Setting the cut-off point for binary classification:
In this section we will use beeswarm-boxplot to select the cut-off point to optimise the tradeoff between false positives and false negatives. The beeswarm-boxplot is a great tool to determine the performance of the model in each of the cases of the confusion matrix. On an ideal scenario the errors are located near the cut-off point and the true guesses are located near the 0 and 1 values.
fig, ax = plt.subplots(
nrows=2,
ncols=2,
figsize=(10, 12),
sharex="all",
sharey="all",
gridspec_kw={"wspace": 0.1, "hspace": 0.20},
)
scatterPlot(df_CMRC, ax[0, 0])
ax[0, 0].set_title("CMRC")
scatterPlot(df_MRC, ax[1, 0])
ax[1, 0].set_title("MRC")
scatterPlot(df_LR, ax[0, 1])
ax[0, 1].set_title("LR")
scatterPlot(df_SVC, ax[1, 1])
ax[1, 1].set_title("SVC")
plt.tight_layout()
We see in the CMRC that the correct cases have a very good conditional probability estimation with around 75% of the cases very close to the extreme values. The most problematic cases are those with a low mortality probability estimation that had a fatal outcome (FN). In the CMRC model adjusting the threshold to 0.35 reduces the false negatives by 25% adding just some cases to the FP. In the MRC model adjusting the cutoff to 0.4 reduces half of the false negatives by trading of 25% of the TP.
threshold = 0.35
df_CMRC = defDataFrame(
model=clf_CMRC, x_test=X_test, y_test=y_test, threshold=threshold
)
threshold = 0.4
df_MRC = defDataFrame(
model=clf_MRC, x_test=X_test, y_test=y_test, threshold=threshold
)
pd.DataFrame(
classification_report(
df_CMRC.Real,
df_CMRC.Prediction,
target_names=["Survive", "Decease"],
output_dict=True,
)
).style.set_caption("Classification report CMRC \n adjusted threshold").format(
precision=3
)
pd.DataFrame(
classification_report(
df_MRC.Real,
df_MRC.Prediction,
target_names=["Survive", "Decease"],
output_dict=True,
)
).style.set_caption("Classification report MRC \n adjusted threshold").format(
precision=3
)
Comparing the outputs of this example we can determine that MRCs work significantly well for estimating the outcome of COVID-19 patients at hospital triage.
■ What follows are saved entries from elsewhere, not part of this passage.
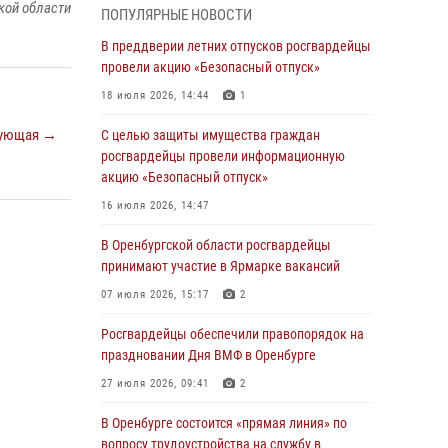
кой области
ПОПУЛЯРНЫЕ НОВОСТИ
Дню Крещения Руси
В преддверии летних отпусков росгвардейцы
28 июля 2026, 09:58
1
провели акцию «Безопасный отпуск»
Росгвардейцы обеспечили правопорядок на
18 июля 2026, 14:44
1
праздновании Дня ВМФ в Оренбурге
ующая →
С целью защиты имущества граждан
27 июля 2026, 09:41
2
росгвардейцы провели информационную
Росгвардейцы предотвратили трагедию:
акцию «Безопасный отпуск»
спасен мужчина в тяжелой жизненной
16 июля 2026, 14:47
ситуации (ВИДЕО)
В Оренбургской области росгвардейцы
26 июля 2026, 10:09
1
принимают участие в Ярмарке вакансий
Росгвардейцы Оренбургской области
07 июля 2026, 15:17
2
проверили готовность детских
образовательных учреждений к новому
Росгвардейцы обеспечили правопорядок на
учебному году
праздновании Дня ВМФ в Оренбурге
24 июля 2026, 09:32
1
27 июля 2026, 09:41
2
Итоги работы Управления вневедомственной
В Оренбурге состоится «прямая линия» по
охраны Росгвардии по Оренбургской области
вопросу трудоустройства на службу в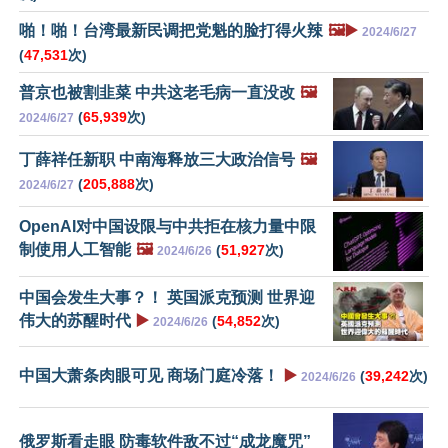
啪！啪！台湾最新民调把党魁的脸打得火辣
🖼️▶️
2024/6/27
(
47,531
次)
普京也被割韭菜 中共这老毛病一直没改
🖼️
(
65,939
次)
2024/6/27
丁薛祥任新职 中南海释放三大政治信号
🖼️
(
205,888
次)
2024/6/27
OpenAI对中国设限与中共拒在核力量中限
制使用人工智能
🖼️
(
51,927
次)
2024/6/26
中国会发生大事？！ 英国派克预测 世界迎
伟大的苏醒时代
▶️
(
54,852
次)
2024/6/26
中国大萧条肉眼可见 商场门庭冷落！
▶️
(
39,242
次)
2024/6/26
俄罗斯看走眼 防毒软件敌不过“成龙魔咒”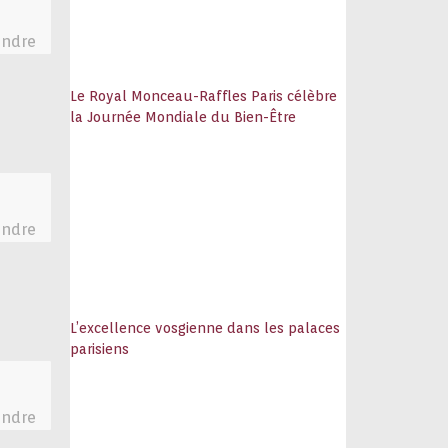
ndre
Le Royal Monceau-Raffles Paris célèbre
la Journée Mondiale du Bien-Être
ndre
L’excellence vosgienne dans les palaces
parisiens
ndre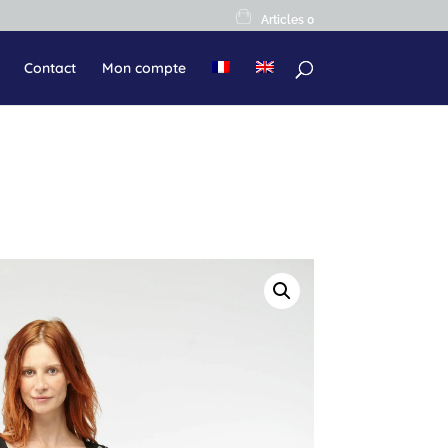
Articles 0
Contact
Mon compte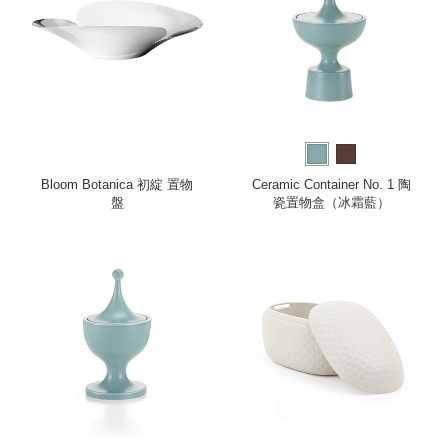
Bloom Botanica 初綻 置物
Ceramic Container No. 1 陶
盤
瓷置物盒（冰霜藍）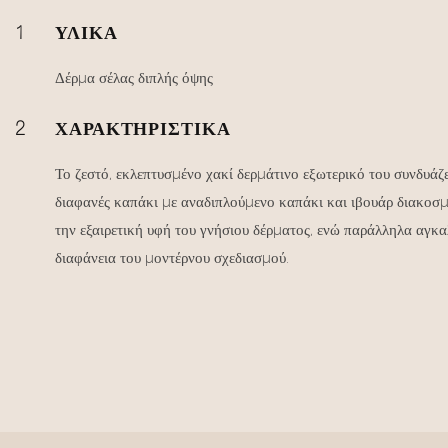
1
ΥΛΙΚΆ
Δέρμα σέλας διπλής όψης
2
ΧΑΡΑΚΤΗΡΙΣΤΙΚΆ
Το ζεστό, εκλεπτυσμένο χακί δερμάτινο εξωτερικό του συνδυάζ
διαφανές καπάκι με αναδιπλούμενο καπάκι και ιβουάρ διακοσμ
την εξαιρετική υφή του γνήσιου δέρματος, ενώ παράλληλα αγκα
διαφάνεια του μοντέρνου σχεδιασμού.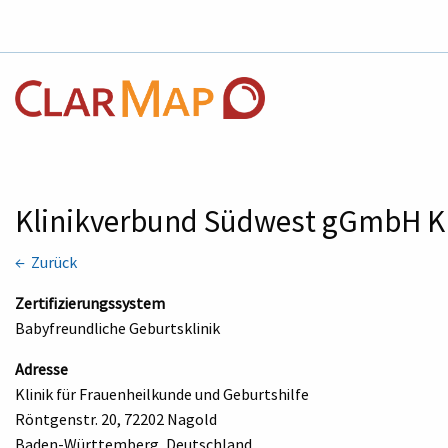
Klinikverbund Südwest gGmbH K
← Zurück
Zertifizierungssystem
Babyfreundliche Geburtsklinik
Adresse
Klinik für Frauenheilkunde und Geburtshilfe
Röntgenstr. 20, 72202 Nagold
Baden-Württemberg, Deutschland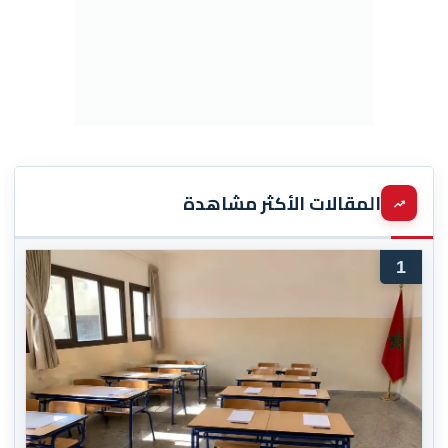
المقالات الأكثر مشاهدة
1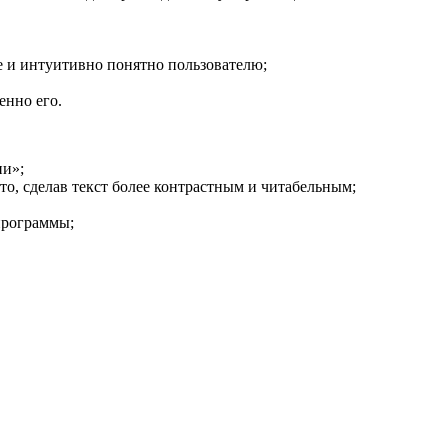
ее и интуитивно понятно пользователю;
енно его.
ии»;
о, сделав текст более контрастным и читабельным;
программы;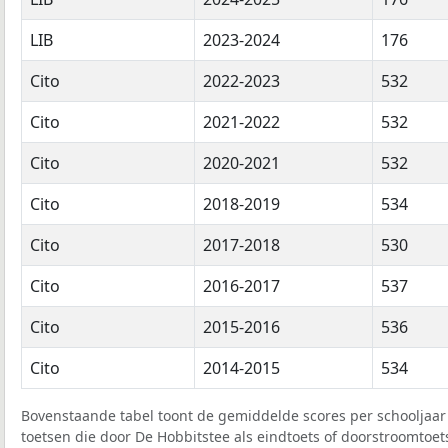
LIB
2023-2024
176
Cito
2022-2023
532
Cito
2021-2022
532
Cito
2020-2021
532
Cito
2018-2019
534
Cito
2017-2018
530
Cito
2016-2017
537
Cito
2015-2016
536
Cito
2014-2015
534
Bovenstaande tabel toont de gemiddelde scores per schooljaar 
toetsen die door De Hobbitstee als eindtoets of doorstroomtoets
Furthermore, the CMRC model with threhsold feature mapping has shown a great performance both for classifying and for estimating conditional probabilities Finally we have seen how to select the cut-off values based on data visualization with beeswarm-boxplots to increase the recall in the desired class.